Her türlü köpek, bilinçsiz ya da kötü amaçlı insanların elinde tehlikeli bir hale gelebilir. Ama böyle insanların elindeki Pit Bull ırkı bir köpekse, bu hayvanın gücünden dolayı tehlike daha büyüktür. Isırma sonucunda insanda derin yaralanmalara, ağır kanamalara ve kemik kırılmalarına neden olabilir... Isırma olayları, bu ırkın genel davranış standartlarına uygun olmayıp özellikle "yetiştirme hatalarına" bağlı bireysel olgular olsa da, Pit Bull’lar gücü ve agresyona yatkınlığı göz önüne alınıp iyi şekilde yetiştirilmelidir. Bu nedenle herkesin Pit Bull beslemesi doğru değildir.

PİT BULL’LARA YÖNELİK HURAFELER ÇOK

» Peki Pit Bull’ların bu kötü şöhreti nereden kaynaklanıyor peki?

-Pit bulların kötü şöhreti bu güçlerinden daha çok, haklarındaki hurafelerden kaynaklanmaktadır. “Isırdığı zaman çenesinin kilitlenmesi veya çenesinin birkaç tonluk sıkma kapasitesine sahip olması” gibi tamamen uydurma haberler bu hayvandan korkulmasına yol açmıştır (Bu iddialar tamamen uydurmadır. Bilimsel hiçbir yönü yoktur. Pit Bull’ların çeneleri diğer hemen hemen aynı yapıya sahiptir. Anatomik fark sadece ölçülerdedir. Herhangi bir kilit sistemi mevcut değildir. Isırdığı bölgeyi kolay kolay bırakmak istememesi nedeniyle kilitlenmiş bir görünüm alabilse de gerçek bir kilitlenme söz konusu değildir).

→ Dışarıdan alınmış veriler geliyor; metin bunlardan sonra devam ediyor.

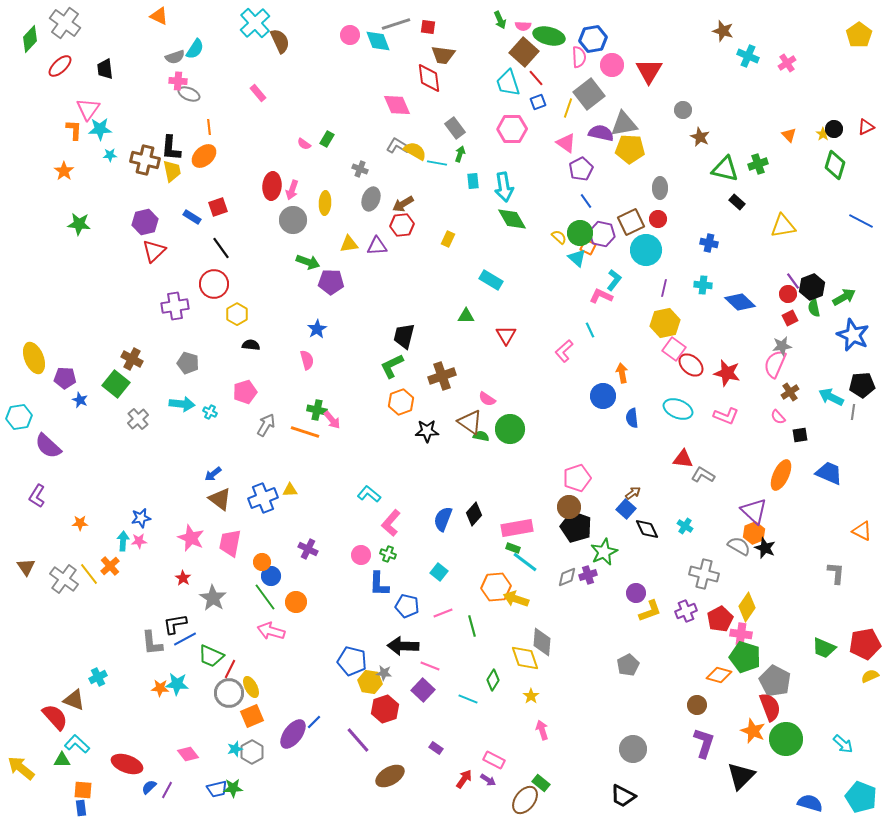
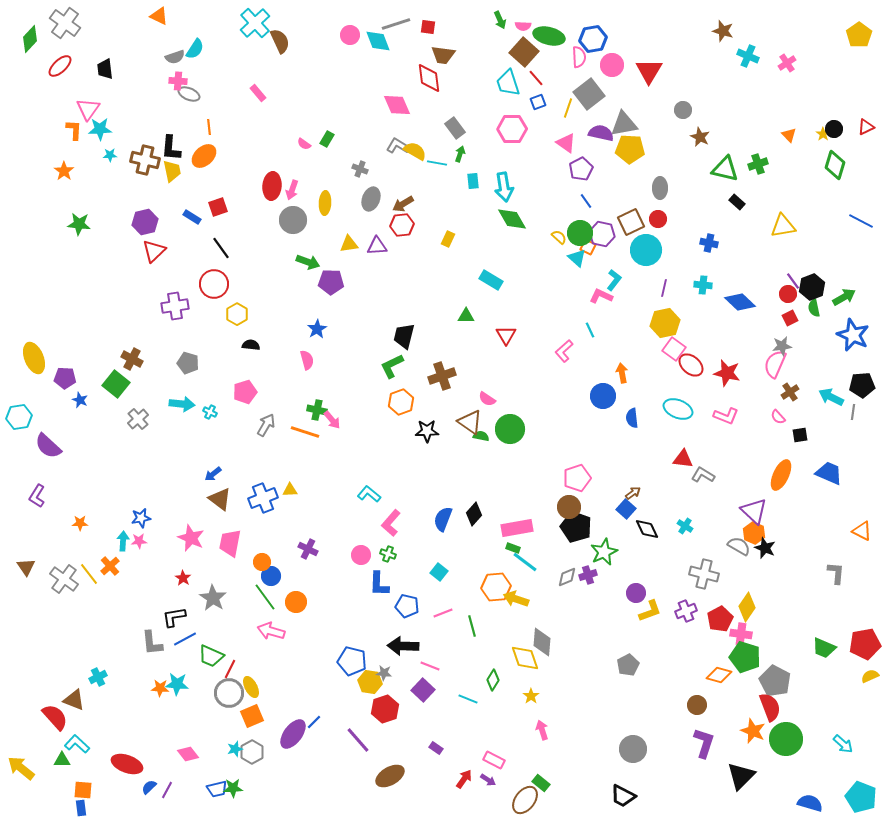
orange hexagon at (754, 533): rotated 15 degrees counterclockwise
black L-shape at (175, 624): moved 1 px left, 7 px up
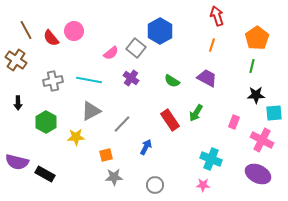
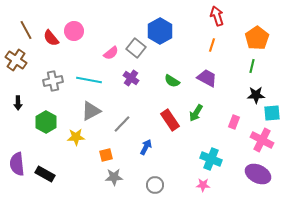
cyan square: moved 2 px left
purple semicircle: moved 2 px down; rotated 70 degrees clockwise
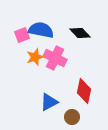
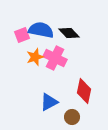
black diamond: moved 11 px left
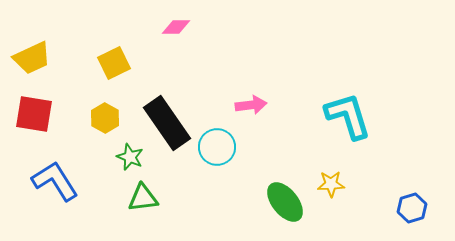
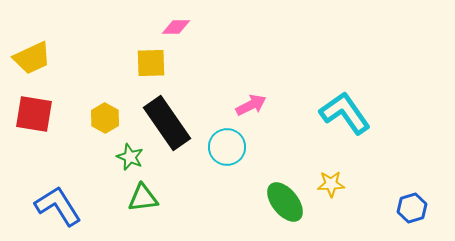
yellow square: moved 37 px right; rotated 24 degrees clockwise
pink arrow: rotated 20 degrees counterclockwise
cyan L-shape: moved 3 px left, 3 px up; rotated 18 degrees counterclockwise
cyan circle: moved 10 px right
blue L-shape: moved 3 px right, 25 px down
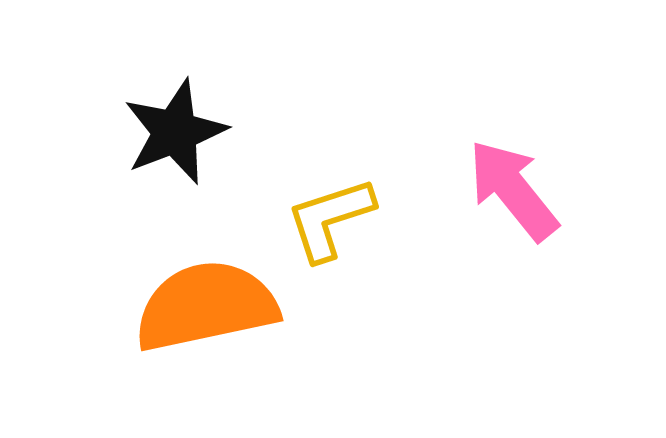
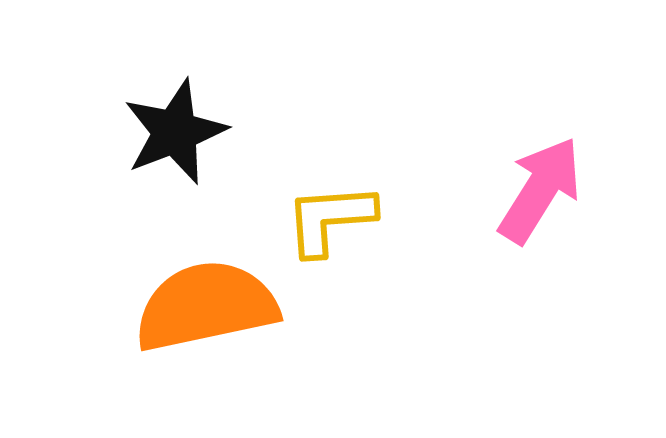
pink arrow: moved 27 px right; rotated 71 degrees clockwise
yellow L-shape: rotated 14 degrees clockwise
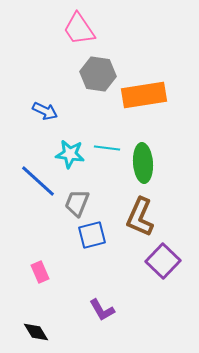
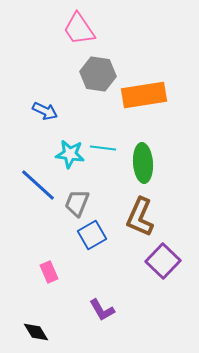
cyan line: moved 4 px left
blue line: moved 4 px down
blue square: rotated 16 degrees counterclockwise
pink rectangle: moved 9 px right
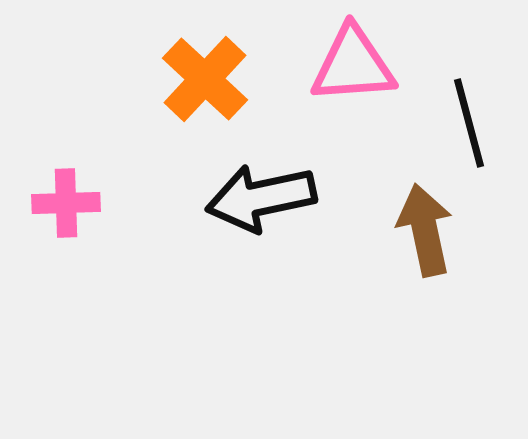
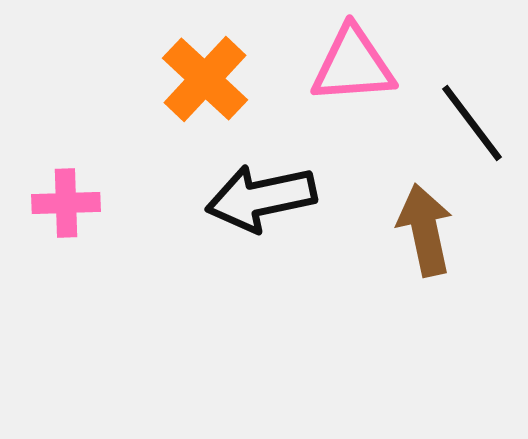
black line: moved 3 px right; rotated 22 degrees counterclockwise
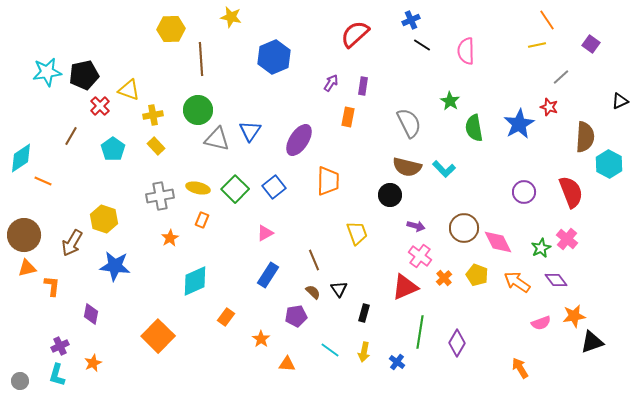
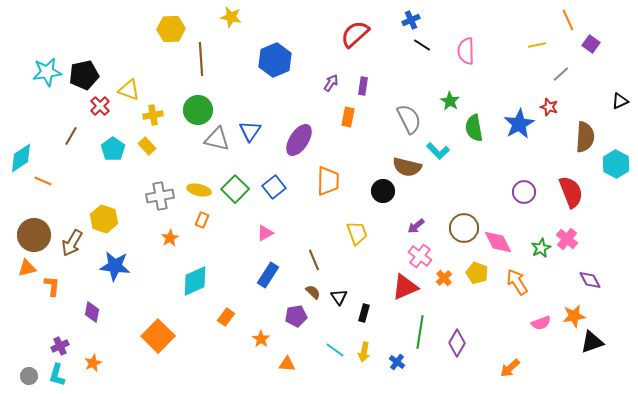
orange line at (547, 20): moved 21 px right; rotated 10 degrees clockwise
blue hexagon at (274, 57): moved 1 px right, 3 px down
gray line at (561, 77): moved 3 px up
gray semicircle at (409, 123): moved 4 px up
yellow rectangle at (156, 146): moved 9 px left
cyan hexagon at (609, 164): moved 7 px right
cyan L-shape at (444, 169): moved 6 px left, 18 px up
yellow ellipse at (198, 188): moved 1 px right, 2 px down
black circle at (390, 195): moved 7 px left, 4 px up
purple arrow at (416, 226): rotated 126 degrees clockwise
brown circle at (24, 235): moved 10 px right
yellow pentagon at (477, 275): moved 2 px up
purple diamond at (556, 280): moved 34 px right; rotated 10 degrees clockwise
orange arrow at (517, 282): rotated 24 degrees clockwise
black triangle at (339, 289): moved 8 px down
purple diamond at (91, 314): moved 1 px right, 2 px up
cyan line at (330, 350): moved 5 px right
orange arrow at (520, 368): moved 10 px left; rotated 100 degrees counterclockwise
gray circle at (20, 381): moved 9 px right, 5 px up
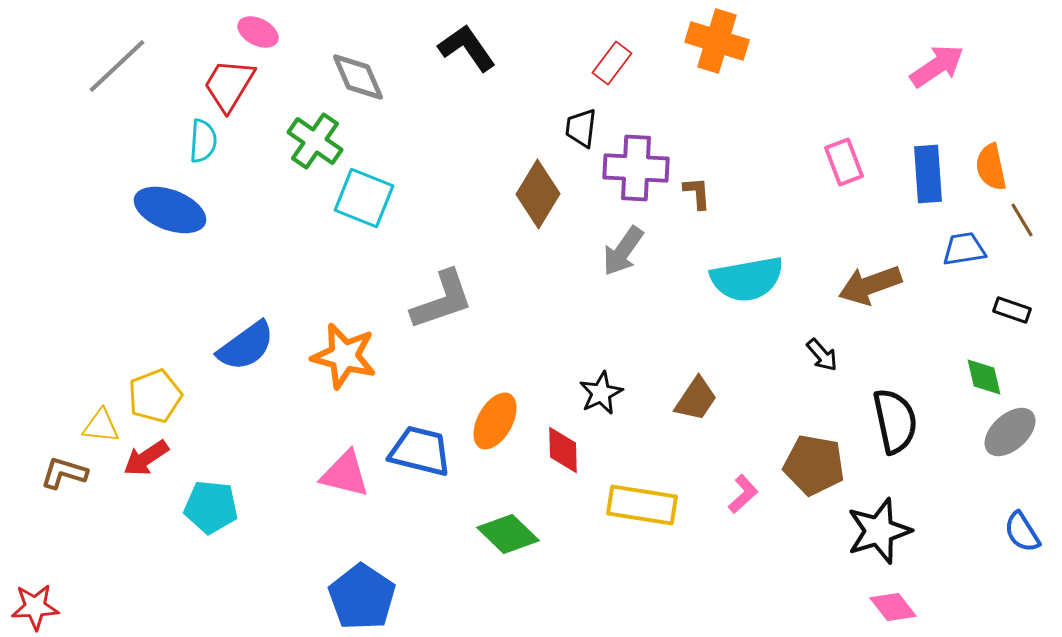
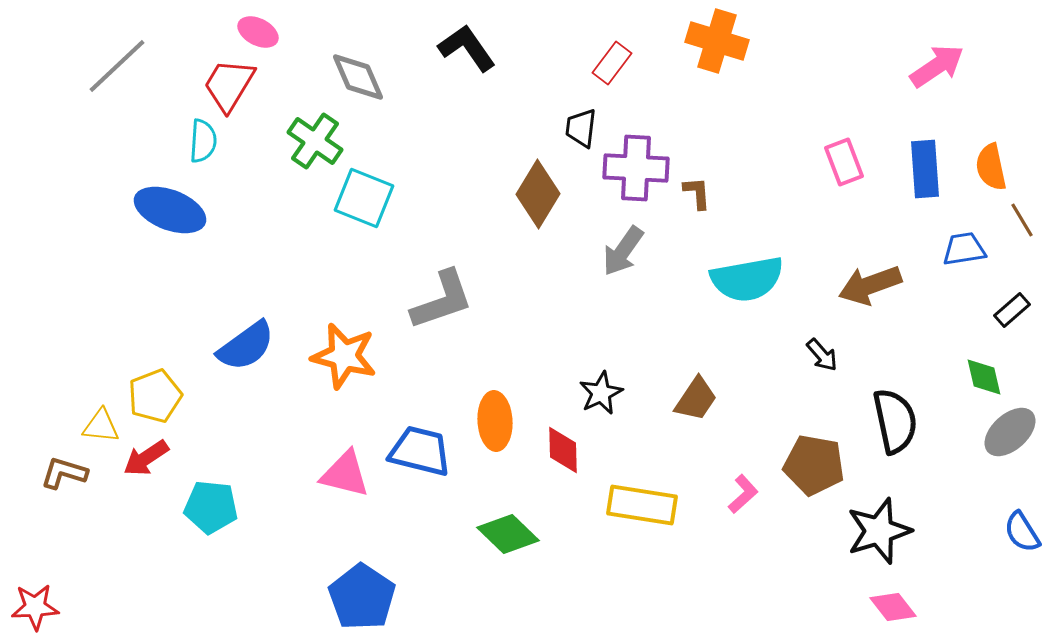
blue rectangle at (928, 174): moved 3 px left, 5 px up
black rectangle at (1012, 310): rotated 60 degrees counterclockwise
orange ellipse at (495, 421): rotated 32 degrees counterclockwise
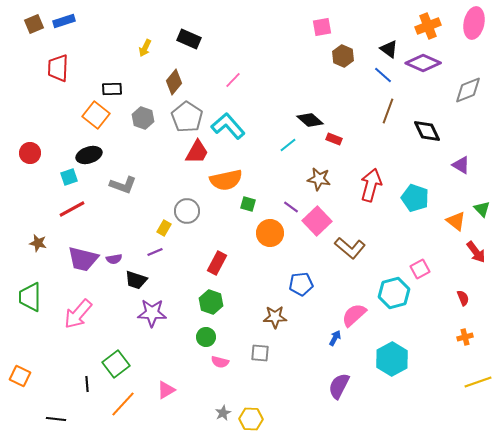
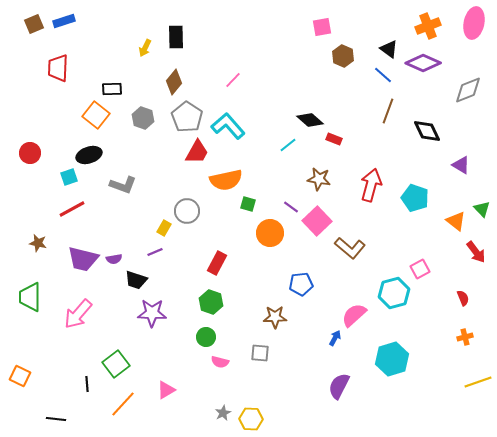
black rectangle at (189, 39): moved 13 px left, 2 px up; rotated 65 degrees clockwise
cyan hexagon at (392, 359): rotated 12 degrees clockwise
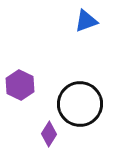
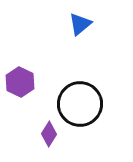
blue triangle: moved 6 px left, 3 px down; rotated 20 degrees counterclockwise
purple hexagon: moved 3 px up
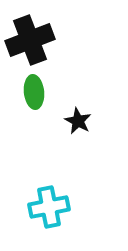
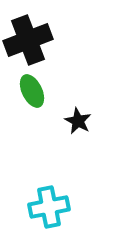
black cross: moved 2 px left
green ellipse: moved 2 px left, 1 px up; rotated 20 degrees counterclockwise
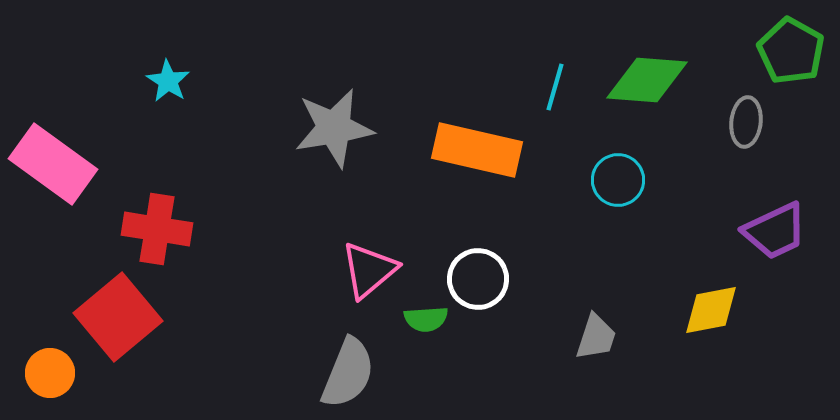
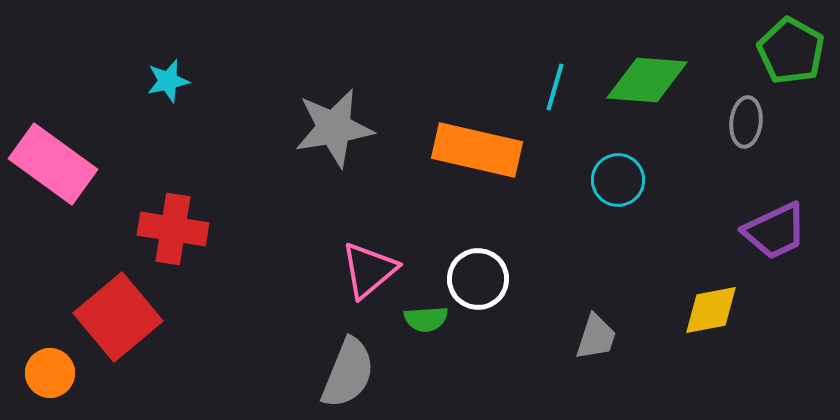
cyan star: rotated 27 degrees clockwise
red cross: moved 16 px right
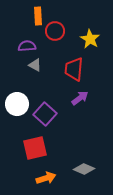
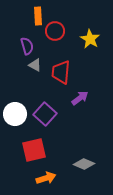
purple semicircle: rotated 78 degrees clockwise
red trapezoid: moved 13 px left, 3 px down
white circle: moved 2 px left, 10 px down
red square: moved 1 px left, 2 px down
gray diamond: moved 5 px up
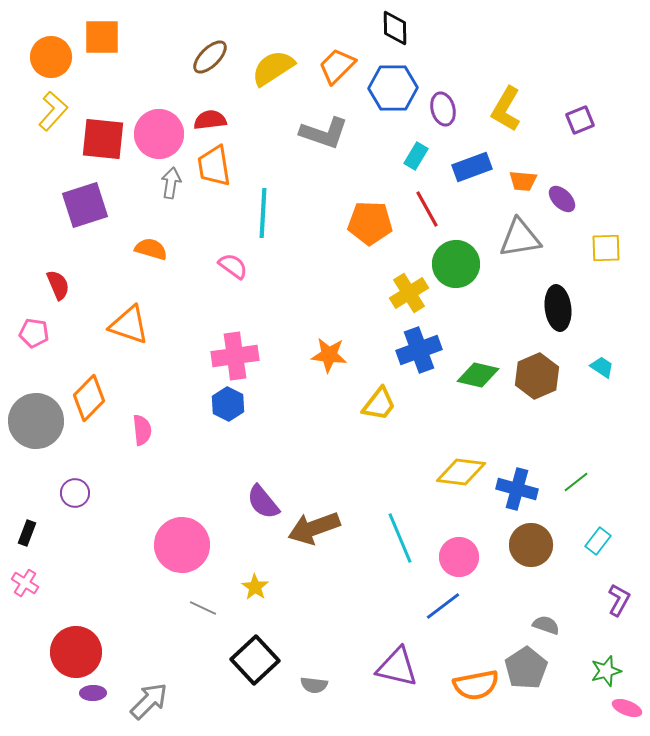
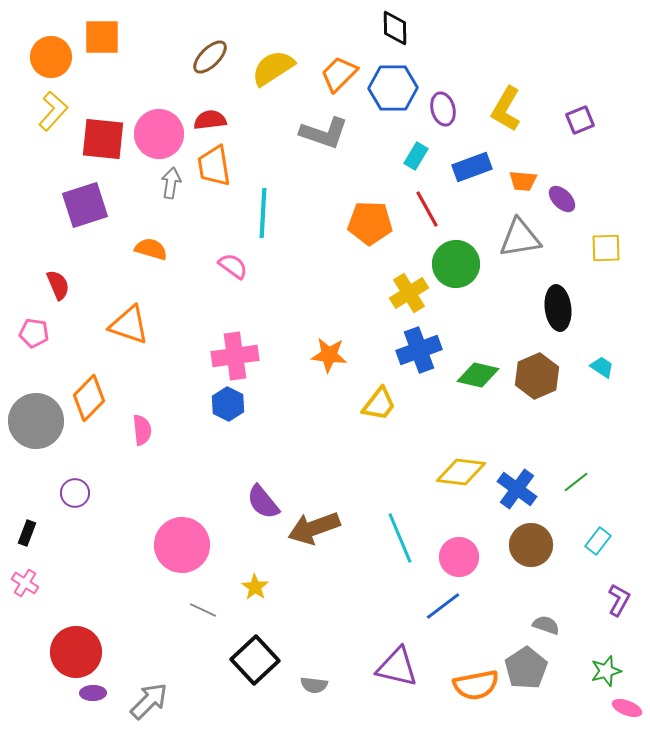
orange trapezoid at (337, 66): moved 2 px right, 8 px down
blue cross at (517, 489): rotated 21 degrees clockwise
gray line at (203, 608): moved 2 px down
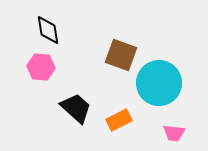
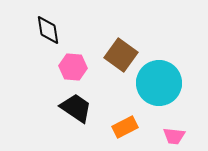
brown square: rotated 16 degrees clockwise
pink hexagon: moved 32 px right
black trapezoid: rotated 8 degrees counterclockwise
orange rectangle: moved 6 px right, 7 px down
pink trapezoid: moved 3 px down
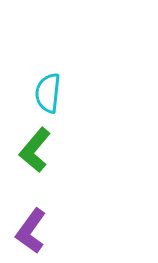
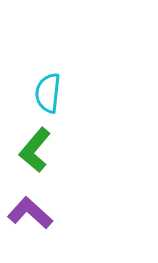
purple L-shape: moved 1 px left, 18 px up; rotated 96 degrees clockwise
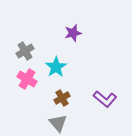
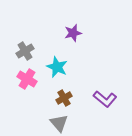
cyan star: moved 1 px right; rotated 15 degrees counterclockwise
brown cross: moved 2 px right
gray triangle: moved 1 px right
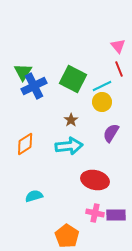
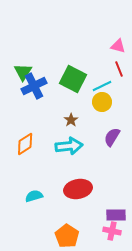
pink triangle: rotated 35 degrees counterclockwise
purple semicircle: moved 1 px right, 4 px down
red ellipse: moved 17 px left, 9 px down; rotated 24 degrees counterclockwise
pink cross: moved 17 px right, 18 px down
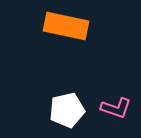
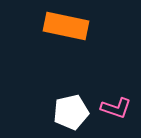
white pentagon: moved 4 px right, 2 px down
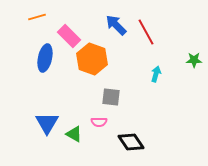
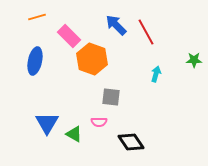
blue ellipse: moved 10 px left, 3 px down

Böyle hurafelerden hoşlanan dünya medyası diğer köpek ırklarının saldırılarına yer vermezken Pit Bull saldırılarına özel bir ilgi gösterir oldu. Bu haberlerden sonra, beklenenin aksine Pit Bull’lara ilgi arttı. Özelliklesaldırganlık arayan kişiler, imaj için bu köpeklerden edinmeye başladı. Tabi ki, bu insanlar bire yüz katarak köpeklerinin ne kadar güçlü olduklarını sağa sola yaymaya başladılar. Onları ruhsat gerektirmeyen bir silah olarak yanlarında taşıyıp daha da sert olmaları için ellerinden geleni yaptılar. Şöhreti sayesinde piyasa değeri yükselen Pit Bull’lar yine böyle insanlar tarafından çoğaltılmaya ve kendileri gibi bilinçsiz insanlara satılıp yaygınlaşmaya başladı. Tabi ki, bu olanlardan sonra daha fazla Pit Bull hadiseleri duymaya başladık. Son günlerde duyduğumuz saldırı haberleri yine bilinçsiz insanların ellerindeki Pit Bull’lardan kaynaklanmıştır. Medya şöhreti sever. Pit Bull şöhretlidir. Hele ki, ısırdığı kişi de şöhretli olursa medya için mükemmel bir haber ortaya çıkar. Bu günlerde Pit Bull’un gündeme oturmasının yegane sebebi de böyle bir haberdir.
Medya Pit Bull haberlerine öylesine meraklıdır ki, Pit Bull’la alakası olmayan köpeklerin saldırılarını bile Pit Bull saldırısı”dehşeti” olarak duyurduğuna hepimiz zaman zaman tanık olmaktayız. Ne yazık ki, bu haksız şöhretten dolayı ve bilinçsiz insanların hataları nedeniyle Pit Bull’lar aile köpeği olarak yerini git gide kaybetmekte ve bu mükemmel aile köpeği bir çok ülkede değişik ölçülerde yasaklanmaktadırlar.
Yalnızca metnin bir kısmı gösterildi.